> **LISTED ENTRIES**:

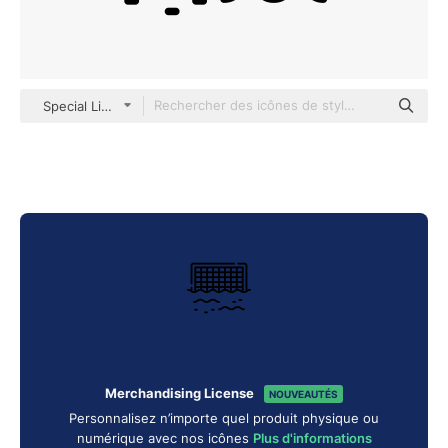
Special Lineal
Merchandising License
NOUVEAUTÉS
Personnalisez n’importe quel produit physique ou
numérique avec nos icônes
Plus d'informations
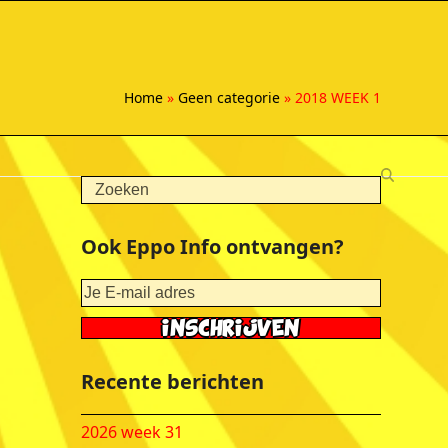
Home
»
Geen categorie
»
2018 WEEK 1
Search
Ook Eppo Info ontvangen?
Recente berichten
2026 week 31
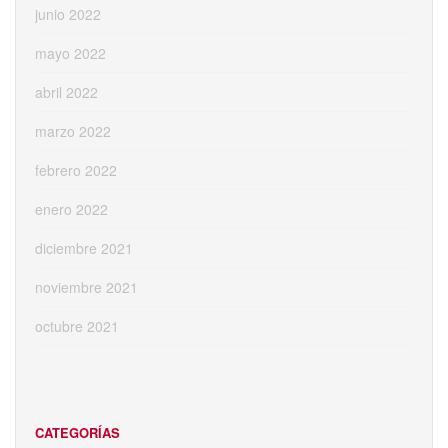
junio 2022
mayo 2022
abril 2022
marzo 2022
febrero 2022
enero 2022
diciembre 2021
noviembre 2021
octubre 2021
CATEGORÍAS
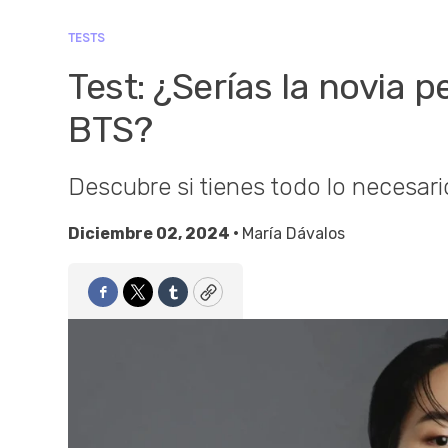
TESTS
Test: ¿Serías la novia 
BTS?
Descubre si tienes todo lo necesario
Diciembre 02, 2024 •
María Dávalos
Facebook
Twitter
Tumblr
Copy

> **AIM OF THE TASK**:
Copy out exactly the material that runs from the line with "Merchandising License" to the line with "diciembre 2021", ends included, and leave the pictures behind.

> **SOLUTION TO THIS TASK**:
Merchandising License
NOUVEAUTÉS
Personnalisez n’importe quel produit physique ou
numérique avec nos icônes
Plus d'informations
Home
»
Geen categorie
»
2018 WEEK 1
Search
Ook Eppo Info ontvangen?
Recente berichten
2026 week 31
junio 2022
mayo 2022
abril 2022
marzo 2022
febrero 2022
enero 2022
diciembre 2021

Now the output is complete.